Johanna Ross,journalist based in Edinburgh,Scotland
LONDON – Overnight the electoral map of the UK has changed significantly. Scotland is once again bathed in a sea of yellow, as England has been shrouded in blue. With the Scottish National Party obtaining 45% of the vote north of the border, and the Conservatives only 25% it is clear not only is there no mandate for Brexit in Scotland, but as leader Nicola Sturgeon has said, there is now very much a mandate for holding a second referendum on Scottish Independence.
England, on the other hand has put its support resoundingly behind Prime Minister Boris Johnson and his mantra of ‘Get Brexit Done’. With a remarkable 364 seats, as opposed to Labour’s 203 – its worst performance since 1935 – he proclaimed that a ‘political earthquake’ had occurred and that he would end all the squabbling of the last few years he would take the country out of the EU ‘no ifs and no buts’. This was a message that appealed to the majority, clearly sickened by the deadlock of Brexit. Despite the radical spending programme proposed by the Labour party, this election ended up being, as it was promoted, all about Brexit.

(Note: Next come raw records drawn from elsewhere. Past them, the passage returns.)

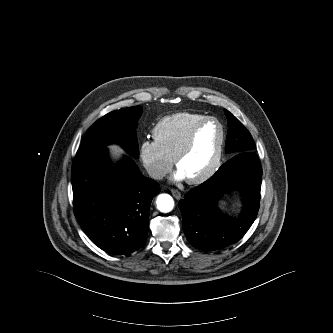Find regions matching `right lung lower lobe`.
Here are the masks:
<instances>
[{
    "label": "right lung lower lobe",
    "instance_id": "right-lung-lower-lobe-1",
    "mask_svg": "<svg viewBox=\"0 0 333 333\" xmlns=\"http://www.w3.org/2000/svg\"><path fill=\"white\" fill-rule=\"evenodd\" d=\"M72 187L75 216L99 248L121 255L144 245L150 204L160 188L129 157L112 168L105 147L79 149Z\"/></svg>",
    "mask_w": 333,
    "mask_h": 333
}]
</instances>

And this takes us to the broader context of what is in fact happening in the UK. Indeed, it’s important to see this election in the wider European political landscape. This was not just a Conservative party win, but a victory for nationalism. Not just Scottish Nationalism, but English Nationalism under the banner of Brexit, and Welsh and Irish Nationalism. For the first time ever, Northern Ireland elected more Nationalist MPs than Unionist, in what was also, like Scotland, an anti-Brexit vote, which will spur on more talk of Irish reunification. Welsh Nationalist party Plaid Cymru also held on to its four seats in Wales.
So while it may be portrayed as a landslide victory for the Conservatives, this election more than ever has shown up the cracks forming in the Union. Scottish Nationalism appears to be on an irreversible path to independence, with the question now being not if there will be a referendum on independence, but when. The strong Remain vote up north has only boosted the case for leaving the UK, as Scotland places more importance on being part of Europe, than being part of Britain. England, for its part, has clearly put more emphasis on being out of Europe, than it has on retaining the Union.

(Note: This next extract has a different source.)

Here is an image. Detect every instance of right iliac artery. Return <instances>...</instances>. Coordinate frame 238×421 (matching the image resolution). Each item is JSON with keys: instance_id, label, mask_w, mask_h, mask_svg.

Indeed, looking at the western world in general, the popularity of nationalist and right-wing parties is undisputedly on the rise. The AfD in Germany, the National Front in France or Vox in Spain – these parties are all gaining popularity, just as Trump has in the US. And together with Johnson’s Conservatism, they all have something in common, that ‘populist’ appeal that really gets its message across. For regardless of their party leaders’ sins (Boris Johnson has been repeatedly been lambasted as a liar, racist, and misogynist), they have not been enough to deter voters, for whom clearly the nation state is what matters most.
There’s no doubt that Brexit has been a shock for the EU. Arguably Britain had always been a hesitant member, refusing to join the Euro, or join the Schengen zone (which allows borderless travel between states); it never quite developed that European mindset. But the Brexit vote took EU politicians by surprise, sending shockwaves across a Union already under pressure from Eurosceptic parties. They will no doubt breathe a sigh of relief in Brussels that the Brexit stalemate will now be broken with Boris Johnson’s parliamentary majority – finally a deal can be passed – but the reality that one of their major players finally leaving must be making them nervous.
Boris Johnson put faith in the people, and the gamble paid off. But whether he appreciates the real seismic consequences of this ‘political earthquake’ is another question. For cracks are not only emerging between Britain and Europe, but across the United Kingdom itself. It’s the price to be paid for Brexit.